[[ DATA SUPPLIED, beginning ]]

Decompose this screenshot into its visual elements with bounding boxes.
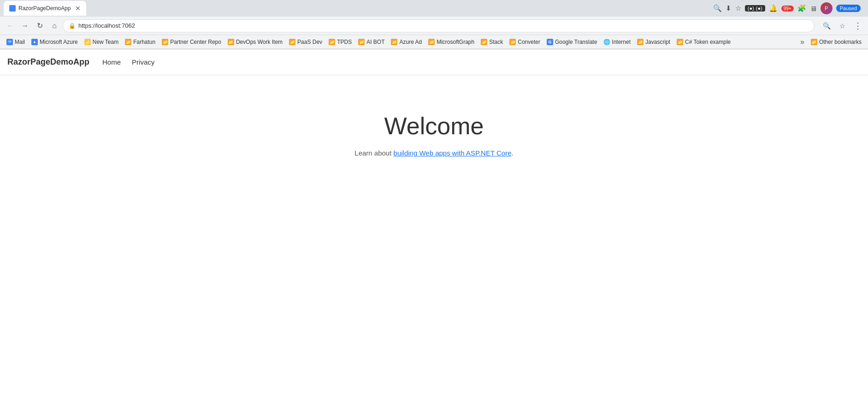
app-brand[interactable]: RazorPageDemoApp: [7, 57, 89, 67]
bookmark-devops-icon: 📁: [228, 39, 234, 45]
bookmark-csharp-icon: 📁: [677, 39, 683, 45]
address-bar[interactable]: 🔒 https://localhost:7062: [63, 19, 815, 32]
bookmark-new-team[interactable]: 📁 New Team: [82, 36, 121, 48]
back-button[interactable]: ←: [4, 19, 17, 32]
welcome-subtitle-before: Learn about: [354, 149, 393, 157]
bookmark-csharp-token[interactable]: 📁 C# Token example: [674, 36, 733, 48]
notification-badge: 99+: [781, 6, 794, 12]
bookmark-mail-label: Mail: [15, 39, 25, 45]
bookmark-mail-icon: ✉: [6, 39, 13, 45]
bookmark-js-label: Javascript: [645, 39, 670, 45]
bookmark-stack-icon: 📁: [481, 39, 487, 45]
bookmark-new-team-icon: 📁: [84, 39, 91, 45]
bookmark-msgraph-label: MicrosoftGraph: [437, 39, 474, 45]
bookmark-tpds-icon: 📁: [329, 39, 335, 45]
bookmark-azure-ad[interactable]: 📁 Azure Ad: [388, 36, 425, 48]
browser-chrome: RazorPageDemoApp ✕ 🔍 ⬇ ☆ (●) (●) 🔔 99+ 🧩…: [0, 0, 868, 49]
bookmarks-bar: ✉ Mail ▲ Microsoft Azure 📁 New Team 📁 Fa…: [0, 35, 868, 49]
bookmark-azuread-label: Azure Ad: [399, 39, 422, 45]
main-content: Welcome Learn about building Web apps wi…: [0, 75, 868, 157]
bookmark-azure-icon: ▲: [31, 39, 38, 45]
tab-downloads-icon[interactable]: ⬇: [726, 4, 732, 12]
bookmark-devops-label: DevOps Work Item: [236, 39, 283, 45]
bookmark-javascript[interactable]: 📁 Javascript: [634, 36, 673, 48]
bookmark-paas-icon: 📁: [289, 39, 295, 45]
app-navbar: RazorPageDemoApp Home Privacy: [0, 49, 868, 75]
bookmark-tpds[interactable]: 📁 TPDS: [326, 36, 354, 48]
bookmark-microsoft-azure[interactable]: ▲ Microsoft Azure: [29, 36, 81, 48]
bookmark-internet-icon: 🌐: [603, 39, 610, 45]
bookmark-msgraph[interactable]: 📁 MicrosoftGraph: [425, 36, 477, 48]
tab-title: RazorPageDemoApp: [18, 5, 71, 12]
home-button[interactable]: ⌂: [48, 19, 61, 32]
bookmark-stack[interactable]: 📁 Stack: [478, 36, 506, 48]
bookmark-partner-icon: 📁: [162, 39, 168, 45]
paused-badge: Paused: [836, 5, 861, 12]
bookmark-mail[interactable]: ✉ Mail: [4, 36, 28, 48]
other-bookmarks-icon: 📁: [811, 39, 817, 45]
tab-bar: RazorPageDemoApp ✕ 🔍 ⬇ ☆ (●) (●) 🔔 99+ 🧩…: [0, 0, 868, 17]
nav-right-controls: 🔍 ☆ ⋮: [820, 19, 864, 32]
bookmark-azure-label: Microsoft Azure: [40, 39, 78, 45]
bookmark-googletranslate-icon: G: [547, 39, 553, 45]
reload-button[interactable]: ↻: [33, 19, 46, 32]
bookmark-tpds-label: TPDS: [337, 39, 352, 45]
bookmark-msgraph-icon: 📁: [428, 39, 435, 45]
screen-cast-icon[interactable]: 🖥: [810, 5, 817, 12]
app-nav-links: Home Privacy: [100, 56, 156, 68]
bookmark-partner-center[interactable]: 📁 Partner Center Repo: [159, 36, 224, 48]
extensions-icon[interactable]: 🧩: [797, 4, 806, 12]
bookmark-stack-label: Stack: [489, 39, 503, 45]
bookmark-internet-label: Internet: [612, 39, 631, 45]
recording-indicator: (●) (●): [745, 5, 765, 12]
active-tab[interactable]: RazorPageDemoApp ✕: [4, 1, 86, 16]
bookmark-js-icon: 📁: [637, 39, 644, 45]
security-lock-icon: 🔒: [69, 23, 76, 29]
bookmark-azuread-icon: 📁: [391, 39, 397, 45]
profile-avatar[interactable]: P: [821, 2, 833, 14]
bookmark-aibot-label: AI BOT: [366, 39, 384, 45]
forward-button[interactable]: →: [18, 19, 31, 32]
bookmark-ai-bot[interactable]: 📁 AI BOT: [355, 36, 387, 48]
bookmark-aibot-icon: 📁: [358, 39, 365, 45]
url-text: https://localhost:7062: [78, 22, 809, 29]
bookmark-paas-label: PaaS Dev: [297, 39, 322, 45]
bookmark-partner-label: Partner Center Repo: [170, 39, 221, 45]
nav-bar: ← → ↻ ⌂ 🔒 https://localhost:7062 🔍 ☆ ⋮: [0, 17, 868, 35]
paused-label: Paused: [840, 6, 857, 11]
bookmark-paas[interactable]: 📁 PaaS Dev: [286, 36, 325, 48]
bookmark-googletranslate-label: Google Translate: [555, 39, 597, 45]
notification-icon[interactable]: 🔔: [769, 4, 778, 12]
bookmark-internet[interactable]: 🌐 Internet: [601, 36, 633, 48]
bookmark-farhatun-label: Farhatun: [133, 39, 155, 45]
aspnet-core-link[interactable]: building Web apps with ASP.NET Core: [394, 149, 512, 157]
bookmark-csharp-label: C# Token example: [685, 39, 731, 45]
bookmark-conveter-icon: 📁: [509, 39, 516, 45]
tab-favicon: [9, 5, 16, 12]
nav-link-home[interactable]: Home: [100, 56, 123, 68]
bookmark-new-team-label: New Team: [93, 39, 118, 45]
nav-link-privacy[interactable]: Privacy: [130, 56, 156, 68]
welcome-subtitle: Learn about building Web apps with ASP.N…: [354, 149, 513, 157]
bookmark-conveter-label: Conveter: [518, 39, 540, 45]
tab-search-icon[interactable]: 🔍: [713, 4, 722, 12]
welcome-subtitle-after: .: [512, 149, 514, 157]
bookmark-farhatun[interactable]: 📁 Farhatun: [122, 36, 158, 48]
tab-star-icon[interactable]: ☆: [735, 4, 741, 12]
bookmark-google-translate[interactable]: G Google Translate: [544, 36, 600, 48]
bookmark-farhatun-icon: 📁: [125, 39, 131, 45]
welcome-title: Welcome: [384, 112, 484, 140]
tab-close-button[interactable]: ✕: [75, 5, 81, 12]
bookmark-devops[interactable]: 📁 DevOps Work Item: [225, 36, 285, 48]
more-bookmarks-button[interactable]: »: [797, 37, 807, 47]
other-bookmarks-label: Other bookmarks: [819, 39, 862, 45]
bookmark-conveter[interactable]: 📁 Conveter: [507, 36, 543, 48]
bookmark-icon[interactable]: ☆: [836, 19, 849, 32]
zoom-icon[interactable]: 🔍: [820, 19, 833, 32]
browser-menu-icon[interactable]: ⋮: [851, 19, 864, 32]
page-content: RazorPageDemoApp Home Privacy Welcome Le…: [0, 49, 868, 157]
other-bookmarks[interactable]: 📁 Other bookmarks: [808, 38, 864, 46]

[[ DATA SUPPLIED, end ]]

▸ DIRECTIONS
Quote the records in full and exactly; skip any image.

▸ SOLVED EXERCISE
Decompose this screenshot into its visual elements with bounding boxes.
app-brand[interactable]: RazorPageDemoApp: [7, 57, 89, 67]
bookmark-devops-icon: 📁: [228, 39, 234, 45]
bookmark-csharp-icon: 📁: [677, 39, 683, 45]
address-bar[interactable]: 🔒 https://localhost:7062: [63, 19, 815, 32]
bookmark-new-team[interactable]: 📁 New Team: [82, 36, 121, 48]
back-button[interactable]: ←: [4, 19, 17, 32]
welcome-subtitle-before: Learn about: [354, 149, 393, 157]
bookmark-csharp-token[interactable]: 📁 C# Token example: [674, 36, 733, 48]
notification-badge: 99+: [781, 6, 794, 12]
bookmark-mail-label: Mail: [15, 39, 25, 45]
bookmark-mail-icon: ✉: [6, 39, 13, 45]
bookmark-js-label: Javascript: [645, 39, 670, 45]
bookmark-stack-icon: 📁: [481, 39, 487, 45]
bookmark-new-team-icon: 📁: [84, 39, 91, 45]
bookmark-msgraph-label: MicrosoftGraph: [437, 39, 474, 45]
bookmark-tpds-icon: 📁: [329, 39, 335, 45]
bookmark-azure-ad[interactable]: 📁 Azure Ad: [388, 36, 425, 48]
browser-chrome: RazorPageDemoApp ✕ 🔍 ⬇ ☆ (●) (●) 🔔 99+ 🧩…: [0, 0, 868, 49]
bookmarks-bar: ✉ Mail ▲ Microsoft Azure 📁 New Team 📁 Fa…: [0, 35, 868, 49]
bookmark-azuread-label: Azure Ad: [399, 39, 422, 45]
main-content: Welcome Learn about building Web apps wi…: [0, 75, 868, 157]
bookmark-azure-icon: ▲: [31, 39, 38, 45]
tab-downloads-icon[interactable]: ⬇: [726, 4, 732, 12]
bookmark-devops-label: DevOps Work Item: [236, 39, 283, 45]
bookmark-javascript[interactable]: 📁 Javascript: [634, 36, 673, 48]
bookmark-paas-icon: 📁: [289, 39, 295, 45]
app-navbar: RazorPageDemoApp Home Privacy: [0, 49, 868, 75]
bookmark-tpds[interactable]: 📁 TPDS: [326, 36, 354, 48]
bookmark-microsoft-azure[interactable]: ▲ Microsoft Azure: [29, 36, 81, 48]
bookmark-internet-icon: 🌐: [603, 39, 610, 45]
bookmark-msgraph[interactable]: 📁 MicrosoftGraph: [425, 36, 477, 48]
tab-title: RazorPageDemoApp: [18, 5, 71, 12]
home-button[interactable]: ⌂: [48, 19, 61, 32]
bookmark-stack[interactable]: 📁 Stack: [478, 36, 506, 48]
bookmark-partner-icon: 📁: [162, 39, 168, 45]
paused-badge: Paused: [836, 5, 861, 12]
bookmark-mail[interactable]: ✉ Mail: [4, 36, 28, 48]
other-bookmarks-icon: 📁: [811, 39, 817, 45]
tab-bar: RazorPageDemoApp ✕ 🔍 ⬇ ☆ (●) (●) 🔔 99+ 🧩…: [0, 0, 868, 17]
nav-right-controls: 🔍 ☆ ⋮: [820, 19, 864, 32]
bookmark-azure-label: Microsoft Azure: [40, 39, 78, 45]
bookmark-googletranslate-icon: G: [547, 39, 553, 45]
reload-button[interactable]: ↻: [33, 19, 46, 32]
bookmark-tpds-label: TPDS: [337, 39, 352, 45]
bookmark-msgraph-icon: 📁: [428, 39, 435, 45]
screen-cast-icon[interactable]: 🖥: [810, 5, 817, 12]
app-nav-links: Home Privacy: [100, 56, 156, 68]
bookmark-partner-center[interactable]: 📁 Partner Center Repo: [159, 36, 224, 48]
extensions-icon[interactable]: 🧩: [797, 4, 806, 12]
bookmark-stack-label: Stack: [489, 39, 503, 45]
bookmark-internet-label: Internet: [612, 39, 631, 45]
recording-indicator: (●) (●): [745, 5, 765, 12]
active-tab[interactable]: RazorPageDemoApp ✕: [4, 1, 86, 16]
bookmark-js-icon: 📁: [637, 39, 644, 45]
security-lock-icon: 🔒: [69, 23, 76, 29]
bookmark-azuread-icon: 📁: [391, 39, 397, 45]
profile-avatar[interactable]: P: [821, 2, 833, 14]
bookmark-aibot-label: AI BOT: [366, 39, 384, 45]
forward-button[interactable]: →: [18, 19, 31, 32]
bookmark-ai-bot[interactable]: 📁 AI BOT: [355, 36, 387, 48]
bookmark-aibot-icon: 📁: [358, 39, 365, 45]
url-text: https://localhost:7062: [78, 22, 809, 29]
bookmark-paas-label: PaaS Dev: [297, 39, 322, 45]
bookmark-partner-label: Partner Center Repo: [170, 39, 221, 45]
nav-bar: ← → ↻ ⌂ 🔒 https://localhost:7062 🔍 ☆ ⋮: [0, 17, 868, 35]
paused-label: Paused: [840, 6, 857, 11]
bookmark-paas[interactable]: 📁 PaaS Dev: [286, 36, 325, 48]
bookmark-googletranslate-label: Google Translate: [555, 39, 597, 45]
notification-icon[interactable]: 🔔: [769, 4, 778, 12]
bookmark-internet[interactable]: 🌐 Internet: [601, 36, 633, 48]
bookmark-farhatun-label: Farhatun: [133, 39, 155, 45]
aspnet-core-link[interactable]: building Web apps with ASP.NET Core: [394, 149, 512, 157]
bookmark-csharp-label: C# Token example: [685, 39, 731, 45]
bookmark-conveter-icon: 📁: [509, 39, 516, 45]
tab-favicon: [9, 5, 16, 12]
nav-link-home[interactable]: Home: [100, 56, 123, 68]
bookmark-new-team-label: New Team: [93, 39, 118, 45]
nav-link-privacy[interactable]: Privacy: [130, 56, 156, 68]
welcome-subtitle: Learn about building Web apps with ASP.N…: [354, 149, 513, 157]
bookmark-conveter-label: Conveter: [518, 39, 540, 45]
tab-search-icon[interactable]: 🔍: [713, 4, 722, 12]
welcome-subtitle-after: .: [512, 149, 514, 157]
bookmark-farhatun[interactable]: 📁 Farhatun: [122, 36, 158, 48]
tab-star-icon[interactable]: ☆: [735, 4, 741, 12]
bookmark-google-translate[interactable]: G Google Translate: [544, 36, 600, 48]
bookmark-farhatun-icon: 📁: [125, 39, 131, 45]
welcome-title: Welcome: [384, 112, 484, 140]
tab-close-button[interactable]: ✕: [75, 5, 81, 12]
bookmark-devops[interactable]: 📁 DevOps Work Item: [225, 36, 285, 48]
more-bookmarks-button[interactable]: »: [797, 37, 807, 47]
other-bookmarks-label: Other bookmarks: [819, 39, 862, 45]
bookmark-conveter[interactable]: 📁 Conveter: [507, 36, 543, 48]
bookmark-icon[interactable]: ☆: [836, 19, 849, 32]
zoom-icon[interactable]: 🔍: [820, 19, 833, 32]
browser-menu-icon[interactable]: ⋮: [851, 19, 864, 32]
page-content: RazorPageDemoApp Home Privacy Welcome Le…: [0, 49, 868, 157]
other-bookmarks[interactable]: 📁 Other bookmarks: [808, 38, 864, 46]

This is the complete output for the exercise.